Friday, July 19, 2013

New titles from Carolinas authors

New books out in July from Carolinas authors include, on the fiction side, a military thriller and a collection of stories populated by monsters. There’s nonfiction, too: a literature professor’s Civil War history and a history of the African American struggle for equal education in North Carolina.

Action in the novel “Shadow of the Corps” (Pegasus Crime; $24.95) grows from a Marine captain’s court martial following an Afghan village bombing. In this debut novel, Charlotte’s James M. DuPont writes of a world he knows. DuPont, now an airline pilot and Marine Corps reserve major, is a former Marine aviator and legal officer.

“North American Lake Monsters” (Small Beer Press; $16), a debut story collection from Asheville’s Nathan Ballingrud, offers readers dark, quirky stories that often include a monster or two. Ballingrud, a single dad, has worked as a cook on oil rigs, a bouncer at a strip club and a bartender in New Orleans. He’s now a waiter at Biltmore Estates.

Ballingrud won a Shirley Jackson award for one story in the collection, “The Monsters of Heaven,” a tale of a couple who are reeling from the disappearance of their young son when they find an otherworldly creature who seems like an angel. The award honors literature of psychological suspense, horror and dark fantasy.

In “America’s Longest Siege: Charleston, Slavery, and the Slow March Toward Civil War” (Overlook Press; $28.95), Joseph Kelly recounts the Union’s nearly two-year siege on Charleston’s harbor. Kelly, a College of Charleston literature professor, places the siege in the larger context of the city’s promulgation of slavery. A Publishers Weekly review lauds this book as a valuable addition to Civil War literature.
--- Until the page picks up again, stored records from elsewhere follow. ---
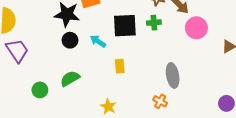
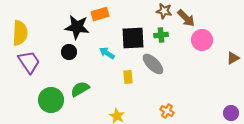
black circle: (70, 40) -> (69, 52), moved
gray ellipse: (173, 75) -> (153, 64), moved, turned -35
green circle: (40, 90) -> (51, 100), size x1.6

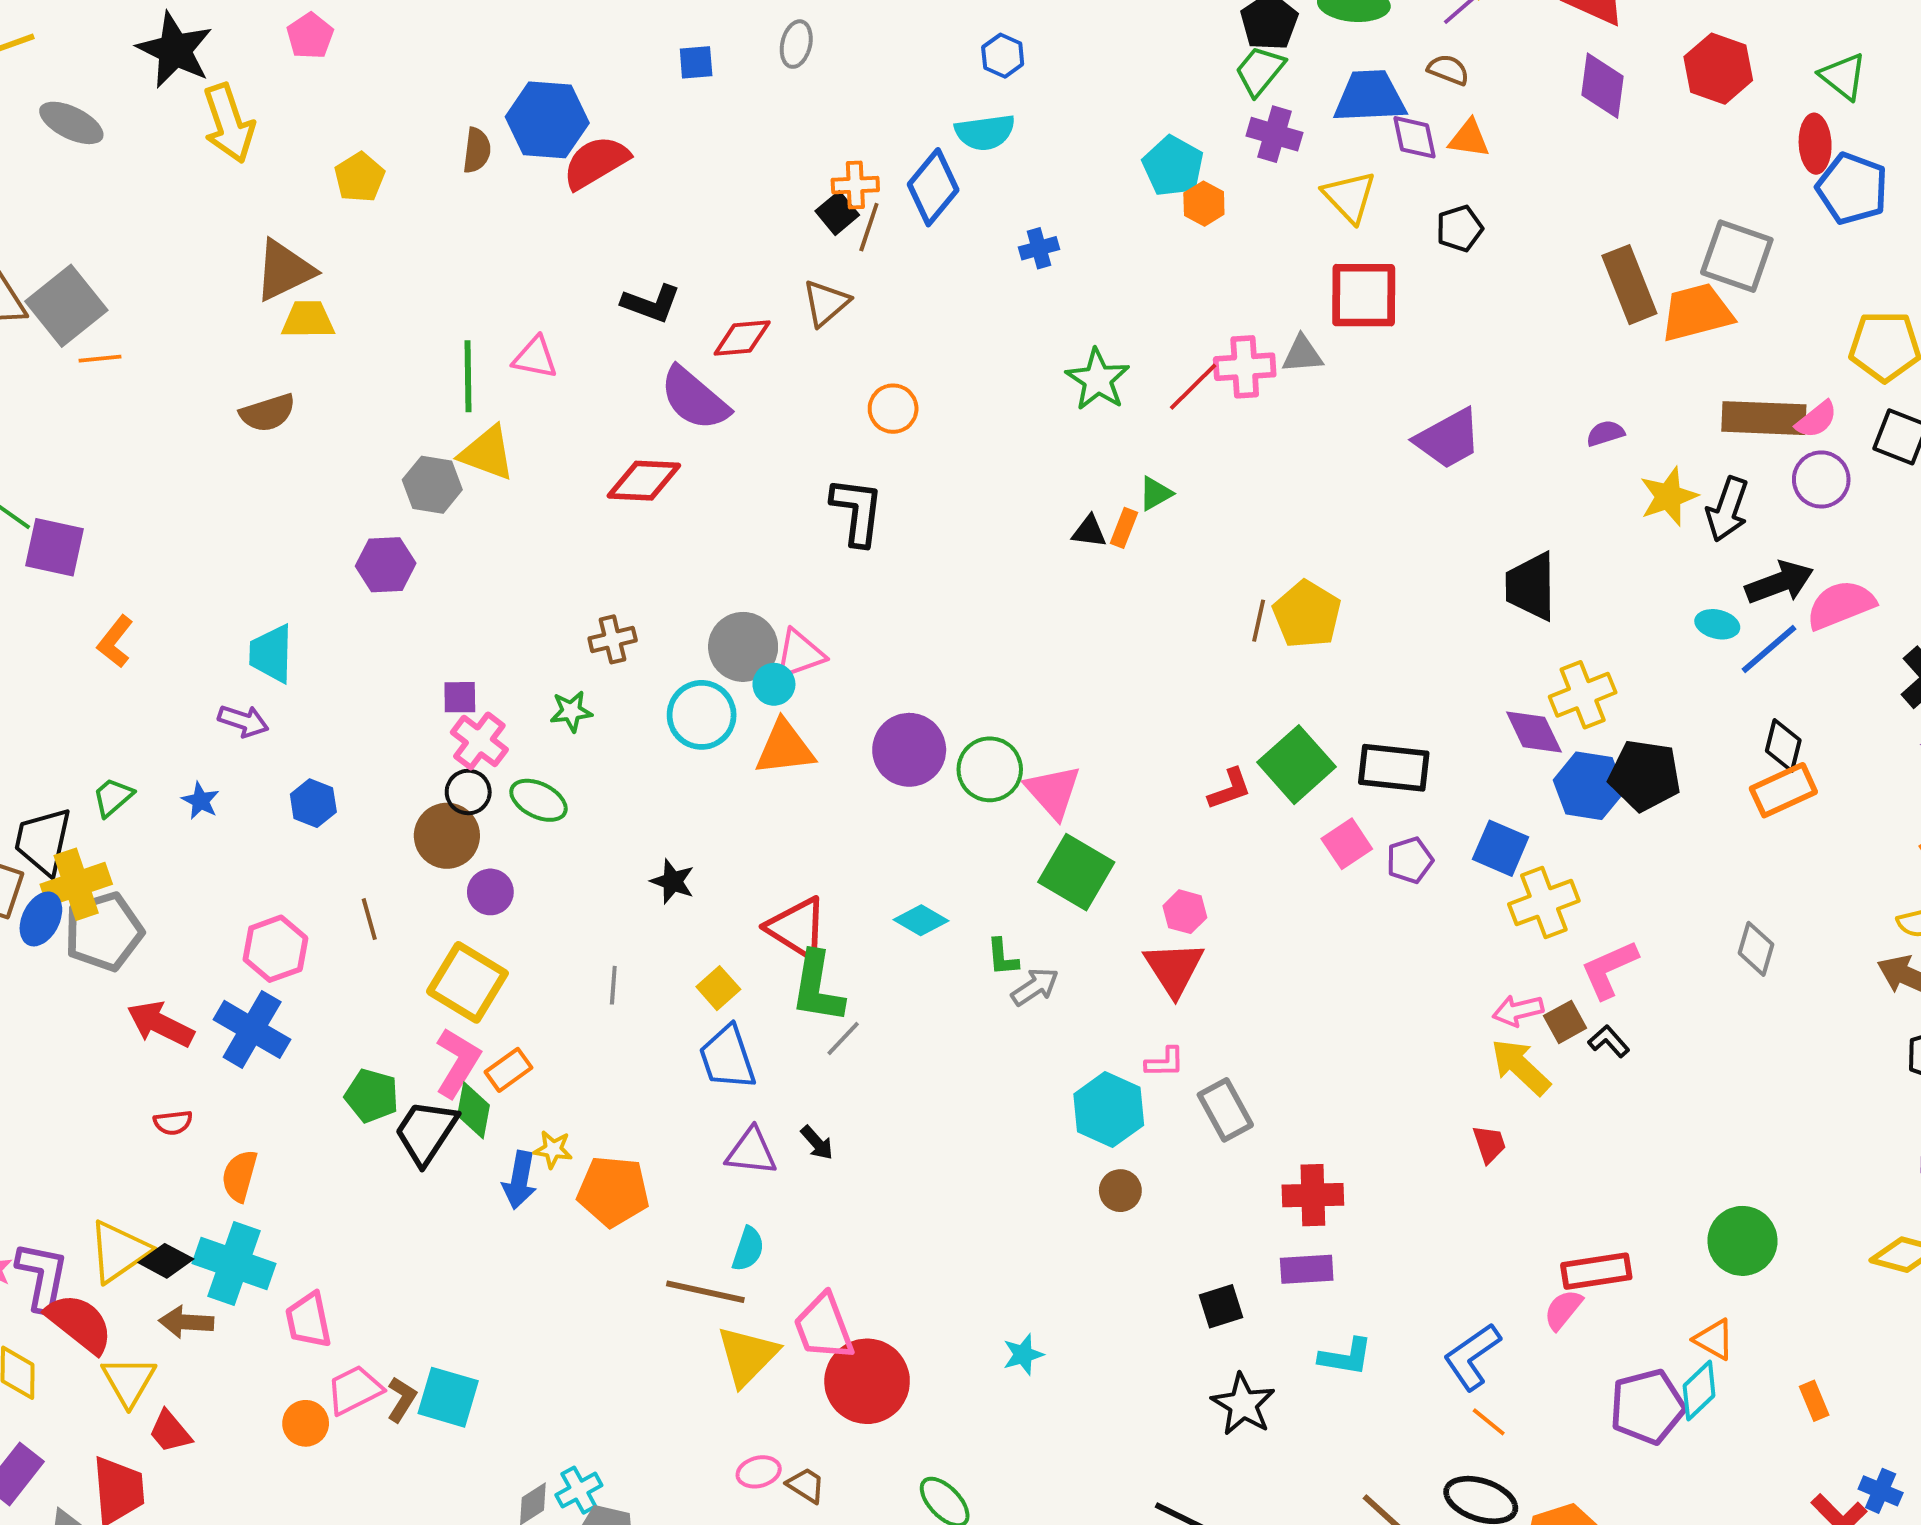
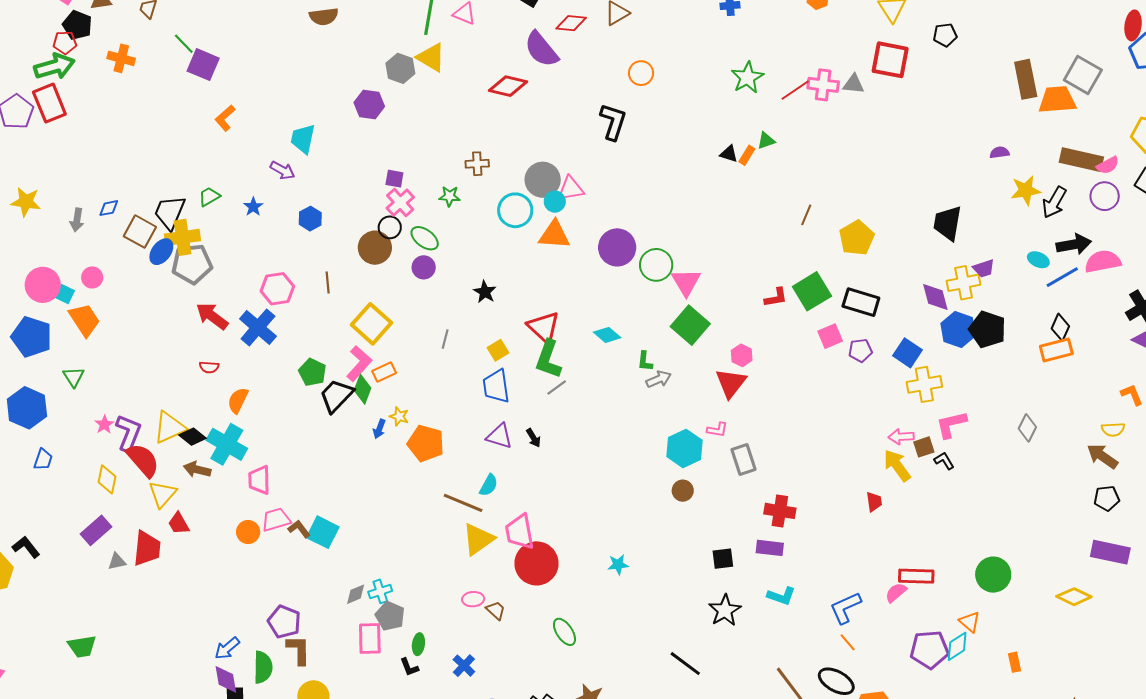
purple trapezoid: (1448, 439) -> (984, 268), moved, size x0.6
yellow pentagon: (1307, 614) -> (857, 238), moved
purple circle: (490, 892) -> (424, 267), moved
blue arrow: (520, 1180) -> (379, 429), size x0.7
brown L-shape: (402, 1399) -> (299, 529), turned -80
“Playing the Union’s two-year siege of the city’s harbor against what the author deems to be a far more disastrous siege – that of slavery on freedom – Kelly skillfully traces the development of the town’s views on slavery while simultaneously relating attempts to break down or bulwark the institution,” says Publishers Weekly.

Much has been written about school desegregation in North Carolina, but in a new history, Sarah Caroline Thuesen steps back to the Jim Crow years before integration. “Greater than Equal: African American Struggles for Schools and Citizenship in North Carolina: 1919-1965” (University of North Carolina Press; $45) examines a time when black citizens sought equal educational opportunity amid flourishing segregation.

Though readers may be familiar with some of her stories, such as the hostility that Dorothy Counts encounters as she integrates Charlotte’s Harding High in 1957, Thuesen, who teaches history at Guilford College, also explores an earlier time when even “separate but equal” was a radical concept.